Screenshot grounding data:
=-=-=
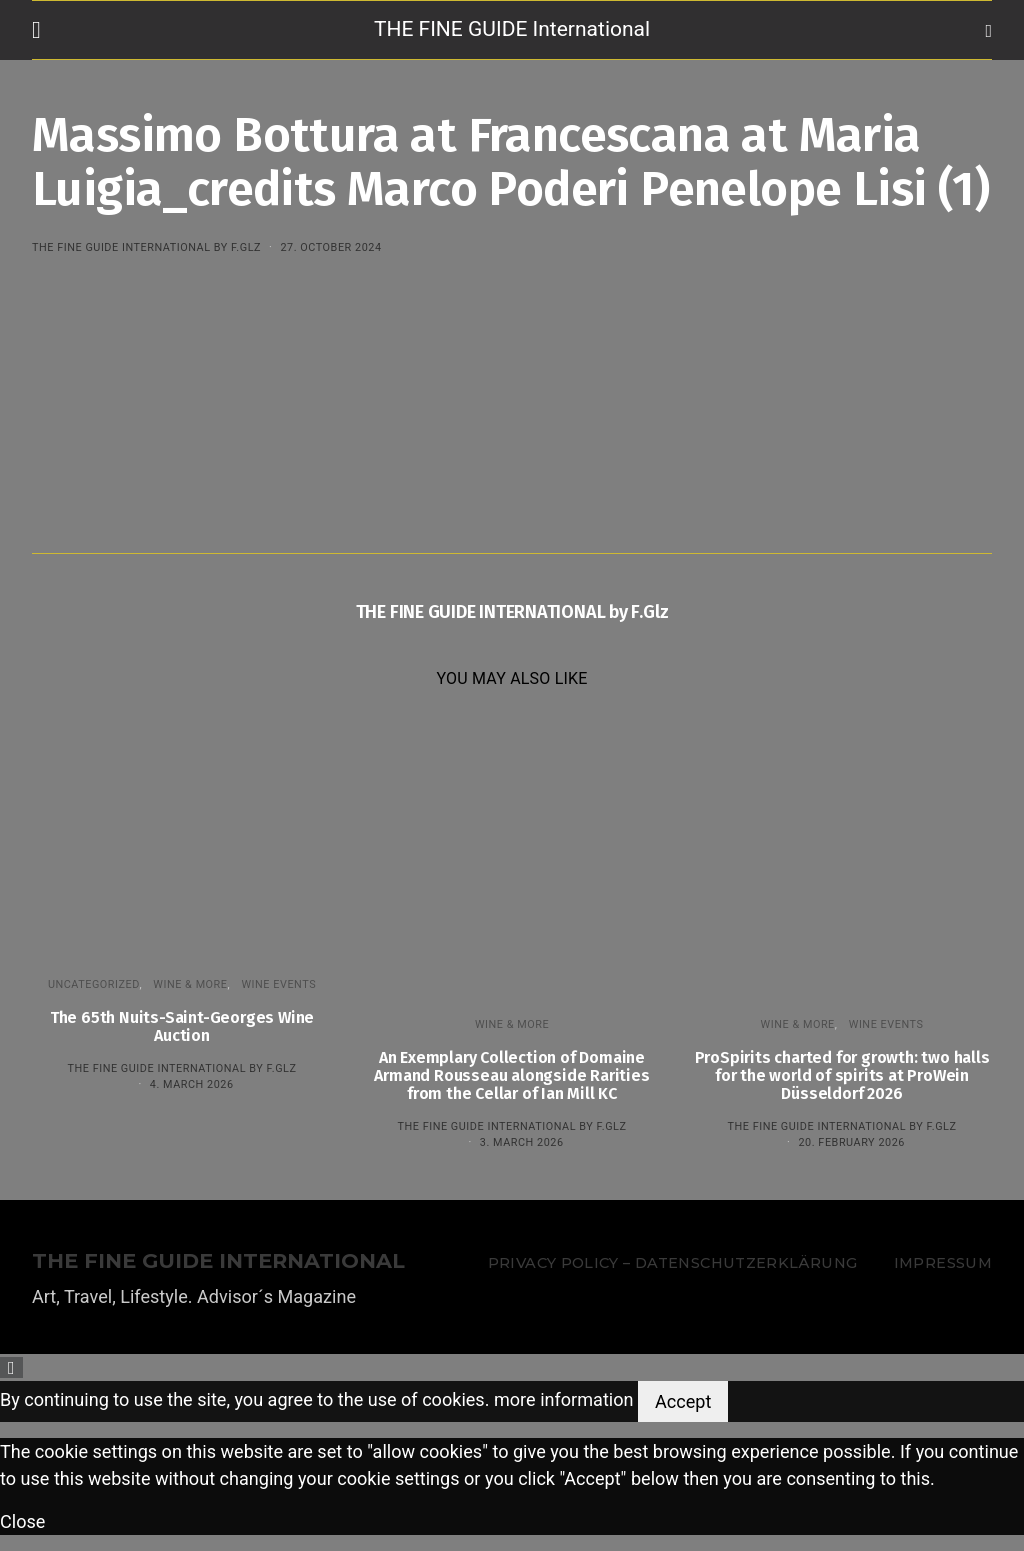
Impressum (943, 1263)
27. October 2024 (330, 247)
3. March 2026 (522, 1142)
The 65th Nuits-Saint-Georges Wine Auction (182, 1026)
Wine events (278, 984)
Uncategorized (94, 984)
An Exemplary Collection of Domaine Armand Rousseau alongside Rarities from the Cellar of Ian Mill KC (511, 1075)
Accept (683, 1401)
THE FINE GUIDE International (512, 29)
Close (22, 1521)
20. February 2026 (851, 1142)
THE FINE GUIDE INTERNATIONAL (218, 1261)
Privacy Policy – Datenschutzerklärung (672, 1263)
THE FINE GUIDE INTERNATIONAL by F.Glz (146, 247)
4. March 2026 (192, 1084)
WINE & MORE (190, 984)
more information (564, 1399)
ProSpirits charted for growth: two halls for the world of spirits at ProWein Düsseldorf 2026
=-=-=
(Work task) A verbatim transcription is required of the lines from the one with "Close (22, 1521)" through the final line of the entries above, and of nothing else.

(Exercise solution)
Close (22, 1521)
20. February 2026 (851, 1142)
THE FINE GUIDE INTERNATIONAL (218, 1261)
Privacy Policy – Datenschutzerklärung (672, 1263)
THE FINE GUIDE INTERNATIONAL by F.Glz (146, 247)
4. March 2026 (192, 1084)
WINE & MORE (190, 984)
more information (564, 1399)
ProSpirits charted for growth: two halls for the world of spirits at ProWein Düsseldorf 2026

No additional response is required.